PROBLEM TO SOLVE:
Lines that include the string "Client" are the ones to copy from the entries below.

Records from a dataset
• • • • • • •

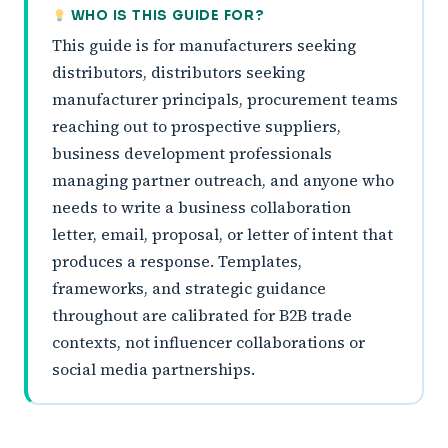
WHO IS THIS GUIDE FOR?
This guide is for manufacturers seeking
distributors, distributors seeking
manufacturer principals, procurement teams
reaching out to prospective suppliers,
business development professionals
managing partner outreach, and anyone who
needs to write a business collaboration
letter, email, proposal, or letter of intent that
produces a response. Templates,
frameworks, and strategic guidance
throughout are calibrated for B2B trade
contexts, not influencer collaborations or
social media partnerships.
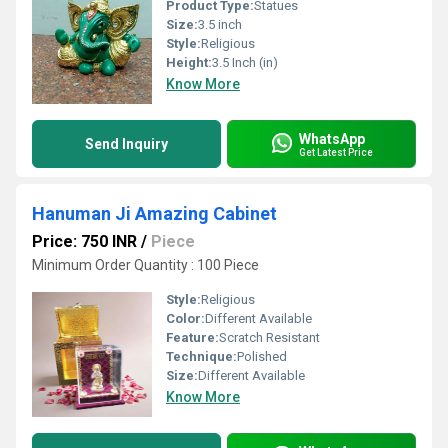
Product Type:
Statues
Size:
3.5 inch
Style:
Religious
Height:
3.5 Inch (in)
Know More
WhatsApp
Send Inquiry
Get Latest Price
Hanuman Ji Amazing Cabinet
Price: 750 INR
/
Piece
Minimum Order Quantity : 100 Piece
Style:
Religious
Color:
Different Available
Feature:
Scratch Resistant
Technique:
Polished
Size:
Different Available
Know More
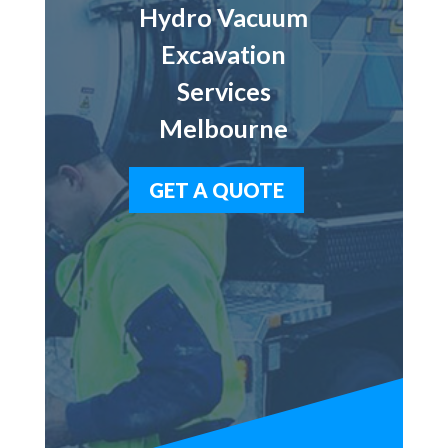
Hydro Vacuum
Excavation
Services
Melbourne
GET A QUOTE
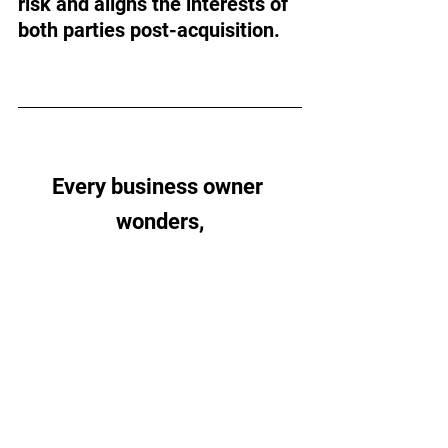
risk and aligns the interests of 
both parties post-acquisition.
Every business owner 
wonders,
“Am I doing the right things 
for the future?”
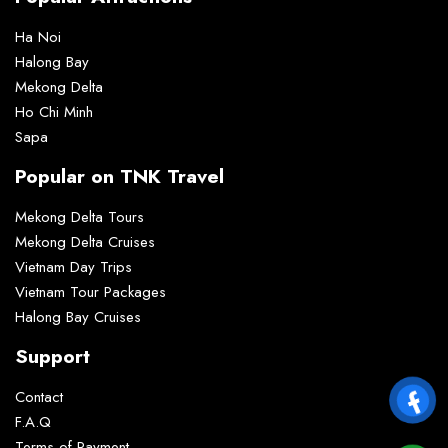
Ha Noi
Halong Bay
Mekong Delta
Ho Chi Minh
Sapa
Popular on TNK Travel
Mekong Delta Tours
Mekong Delta Cruises
Vietnam Day Trips
Vietnam Tour Packages
Halong Bay Cruises
Support
Contact
F.A.Q
Terms of Payment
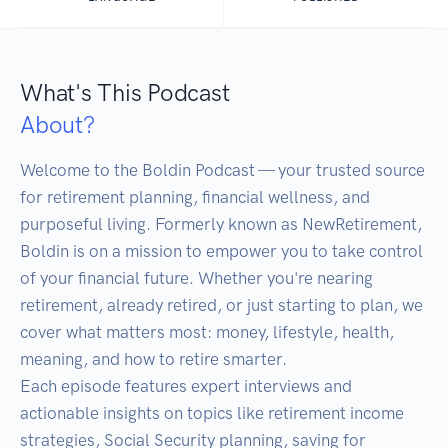
What's This Podcast
About?
Welcome to the Boldin Podcast — your trusted source 
for retirement planning, financial wellness, and 
purposeful living. Formerly known as NewRetirement, 
Boldin is on a mission to empower you to take control 
of your financial future. Whether you're nearing 
retirement, already retired, or just starting to plan, we 
cover what matters most: money, lifestyle, health, 
meaning, and how to retire smarter.

Each episode features expert interviews and 
actionable insights on topics like retirement income 
strategies, Social Security planning, saving for 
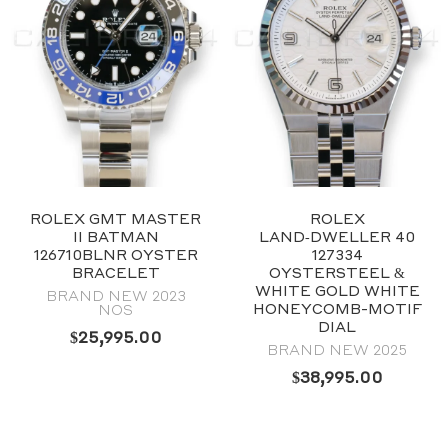
ROLEX GMT MASTER
ROLEX
II BATMAN
LAND‑DWELLER 40
126710BLNR OYSTER
127334
BRACELET
OYSTERSTEEL &
WHITE GOLD WHITE
BRAND NEW 2023
HONEYCOMB-MOTIF
NOS
DIAL
$
25,995.00
BRAND NEW 2025
$
38,995.00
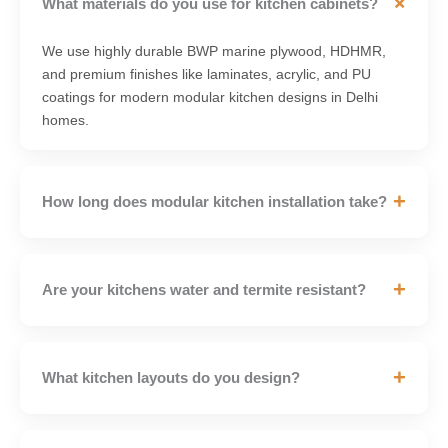
+
What materials do you use for kitchen cabinets?
We use highly durable BWP marine plywood, HDHMR,
and premium finishes like laminates, acrylic, and PU
coatings for modern modular kitchen designs in Delhi
homes.
+
How long does modular kitchen installation take?
+
Are your kitchens water and termite resistant?
+
What kitchen layouts do you design?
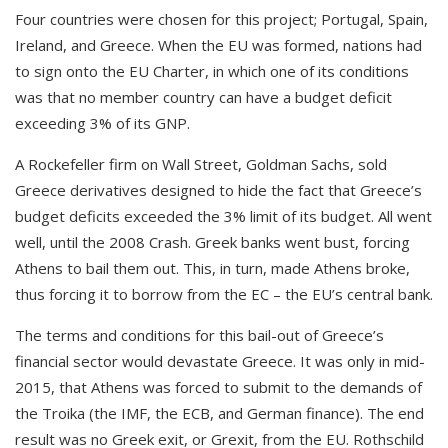
Four countries were chosen for this project; Portugal, Spain,
Ireland, and Greece. When the EU was formed, nations had
to sign onto the EU Charter, in which one of its conditions
was that no member country can have a budget deficit
exceeding 3% of its GNP.
A Rockefeller firm on Wall Street, Goldman Sachs, sold
Greece derivatives designed to hide the fact that Greece’s
budget deficits exceeded the 3% limit of its budget. All went
well, until the 2008 Crash. Greek banks went bust, forcing
Athens to bail them out. This, in turn, made Athens broke,
thus forcing it to borrow from the EC – the EU’s central bank.
The terms and conditions for this bail-out of Greece’s
financial sector would devastate Greece. It was only in mid-
2015, that Athens was forced to submit to the demands of
the Troika (the IMF, the ECB, and German finance). The end
result was no Greek exit, or Grexit, from the EU. Rothschild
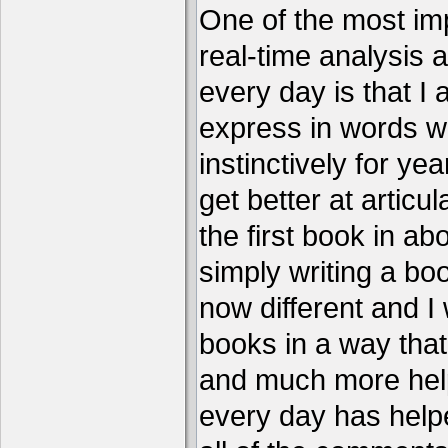
One of the most imp
real-time analysis 
every day is that I
express in words w
instinctively for year
get better at articu
the first book in ab
simply writing a boo
now different and I 
books in a way that
and much more help
every day has help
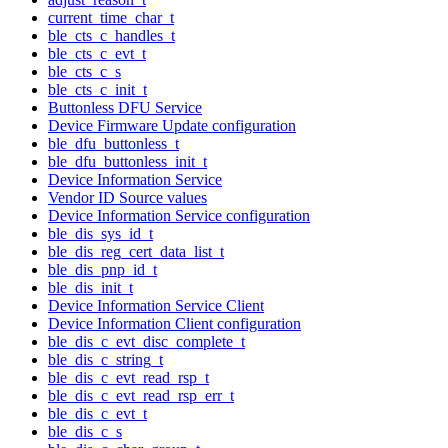
current_time_char_t
ble_cts_c_handles_t
ble_cts_c_evt_t
ble_cts_c_s
ble_cts_c_init_t
Buttonless DFU Service
Device Firmware Update configuration
ble_dfu_buttonless_t
ble_dfu_buttonless_init_t
Device Information Service
Vendor ID Source values
Device Information Service configuration
ble_dis_sys_id_t
ble_dis_reg_cert_data_list_t
ble_dis_pnp_id_t
ble_dis_init_t
Device Information Service Client
Device Information Client configuration
ble_dis_c_evt_disc_complete_t
ble_dis_c_string_t
ble_dis_c_evt_read_rsp_t
ble_dis_c_evt_read_rsp_err_t
ble_dis_c_evt_t
ble_dis_c_s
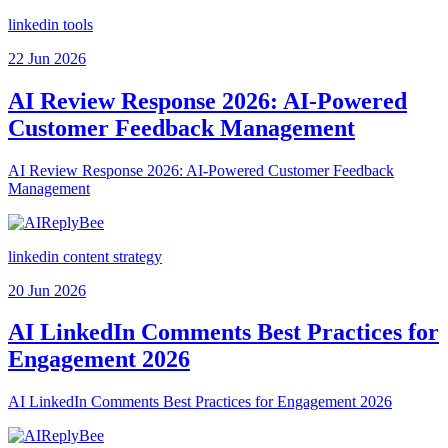
linkedin tools
22 Jun 2026
AI Review Response 2026: AI-Powered
Customer Feedback Management
AI Review Response 2026: AI-Powered Customer Feedback
Management
linkedin content strategy
20 Jun 2026
AI LinkedIn Comments Best Practices for
Engagement 2026
AI LinkedIn Comments Best Practices for Engagement 2026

• • • • • • •

PROBLEM SOLUTION:
Device Information Service Client
Device Information Client configuration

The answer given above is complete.